Et, pour être bien sûr que rien n’a changé au NPA, son Comité exécutif nous ressert les vieilles positions de la LCR, agrémentées de quelques formules destinées à nous convaincre qu’il n’ait fait aucune distinctions entre les différentes croyances : « Le foulard est non seulement un symbole religieux visible mais il est également un instrument de soumission des femmes utilisé sous diverses formes et à diverses époques par les trois monothéismes même si Ilham ne le vit pas comme tel et elle n’est pas la seule dans la société. » Le voile est « visible » et, par conséquent, d’autant plus condamnable. Surtout, il a une signification univoque transhistorique : c’est un instrument de soumission, point à la ligne. Il ne peut être l’expression d’un chemin spirituel et encore moins l’expression d’une résistance. D’ailleurs, le NPA défend sa candidate voilée – il n’a plus trop le choix – mais nulle part, dans cette déclaration, n’est affirmée la défense du droit à porter le voile alors même qu’est spécifié la solidarité avec les « femmes qui résistent à ceux qui veulent leur imposer le voile. »

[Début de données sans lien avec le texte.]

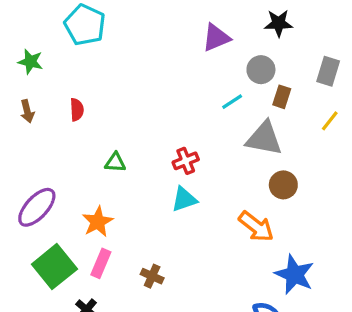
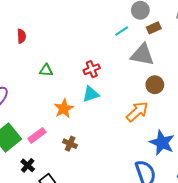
brown rectangle: (282, 97) -> (154, 28), turned 48
orange star: (98, 222) -> (64, 109), moved
orange arrow: (256, 227) -> (137, 112), turned -80
pink rectangle: (101, 263) -> (37, 135), turned 30

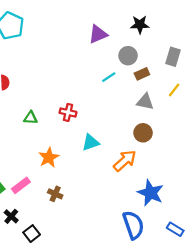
gray triangle: (142, 55) -> (145, 102), moved, size x0.7
red cross: (92, 69) -> (68, 112), moved, turned 35
cyan triangle: (91, 94) -> (91, 142), moved

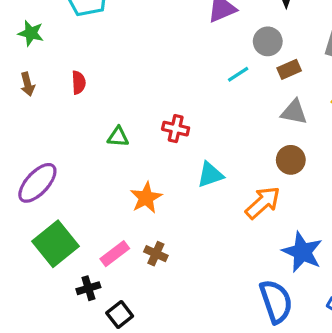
pink rectangle: (21, 185) -> (115, 254), moved
black cross: (11, 216) -> (88, 288), turned 32

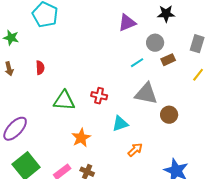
gray triangle: (294, 112) -> (146, 94), moved, size x1.4
green triangle: (118, 137) -> (64, 101), size x1.6
orange arrow: (263, 203) -> (135, 150), moved, size x0.7

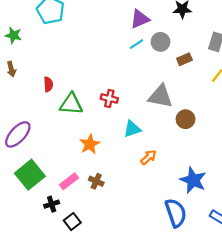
gray circle: (155, 43) -> (160, 42), moved
cyan line: (137, 63) -> (137, 44), moved
red semicircle: (40, 68) -> (48, 84), moved

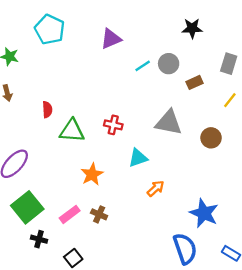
purple triangle: (140, 19) -> (111, 39), moved
brown circle: (186, 119) -> (211, 138), moved
black cross: (52, 204) -> (39, 239), moved, turned 32

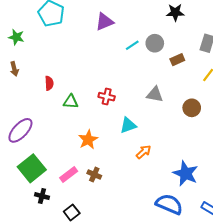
gray triangle: (169, 123) -> (155, 94), size x0.7
green triangle: (72, 131) -> (71, 102), size x0.7
blue semicircle: (185, 249) -> (169, 204), turned -48

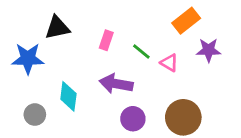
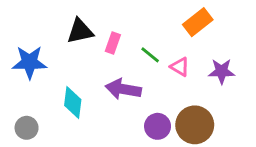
black triangle: (57, 28) -> (80, 31), moved
purple star: (209, 50) -> (222, 71), moved
gray circle: (35, 115) -> (27, 128), moved
purple circle: (133, 119) -> (158, 126), moved

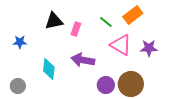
green line: (150, 55) -> (106, 22), moved
blue star: (30, 62) -> (20, 42), size x0.6
pink triangle: (180, 67) -> (121, 45), size x1.6

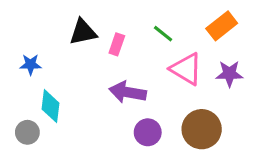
orange rectangle: (133, 15) -> (222, 26), moved
cyan diamond: (49, 69) -> (51, 106), moved
purple circle: (106, 85) -> (148, 132), moved

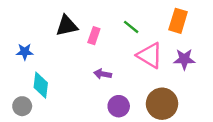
orange rectangle: (222, 26) -> (178, 21), turned -35
purple arrow: (128, 92) -> (103, 74), size x0.6

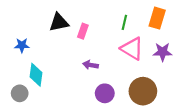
green line: (131, 27) -> (124, 22), moved, turned 64

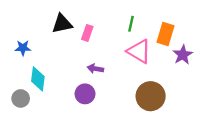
orange rectangle: (157, 18) -> (166, 34), moved
purple star: (163, 52) -> (183, 55), moved, turned -30
purple circle: (105, 93) -> (85, 94), moved

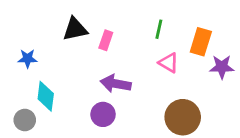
pink triangle: (139, 51) -> (169, 63), size x0.7
purple star: (183, 55) -> (222, 67), turned 30
purple arrow: (95, 69) -> (116, 84), size x1.5

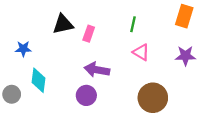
orange rectangle: (201, 42) -> (184, 16), moved
gray circle: (25, 120) -> (12, 94), moved

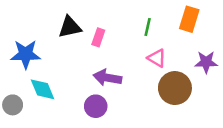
orange rectangle: (184, 16) -> (189, 19), moved
blue star: (23, 49) -> (26, 54), size x1.6
cyan diamond: (38, 80) -> (42, 89), turned -30
brown circle: (153, 98) -> (175, 88), moved

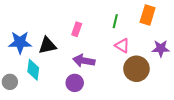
black triangle: (70, 27) -> (47, 45), moved
cyan diamond: (42, 89) -> (33, 70), turned 30

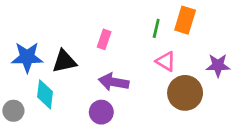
orange rectangle: (148, 15) -> (185, 20), moved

Quant à Ilham,nous dit encore la déclaration, cette imbécile ne le sait pas mais elle est opprimée. Pas par la colonialité de la République mais par sa… foi ! Qu’elle se console, cependant : « elle n’est pas la seule dans la société », la stupidité est largement partagée. Enfin, cette perle : « Quant au PCF, il ferait mieux d’être plus prudent, lui qui, aux côtés du PS, a accepté sur ses listes une candidate qui portait le foulard pendant la campagne et continue de le porter au sein du conseil municipal d’Echirolles. » Autrement dit, au lieu de profiter de nos bourdes, le PCF ferait mieux de balayer devant sa porte !
Bien que plus sympathique, l’appel à constituer un comité de soutien à Ilham Moussaïd lancé par des militants et des cadres du NPA [3]], n’évite pas sur certains points les travers des déclarations officielles de ce parti. On y lit ainsi qu’« Ilham est une militante engagée avant tout contre un système économique menant aux plus grandes inégalités (…). Ilham trouve dans ses convictions personnelles des raisons de militer contre un système stigmatisant les opprimés qu’ils soient musulmans, femmes, privés d’emploi, habitants de quartiers populaires ou homosexuel-le-s. Ilham est d’abord et avant tout une jeune militante anticapitaliste, écologiste, internationaliste et féministe. Par son engagement et son courage, elle représente un modèle d’émancipation. Elle prouve que l’on peut être femme, immigrée, habitant un quartier populaire, croyante et en même temps se battre pour la liberté, la laïcité et la démocratie, pour l’émancipation. »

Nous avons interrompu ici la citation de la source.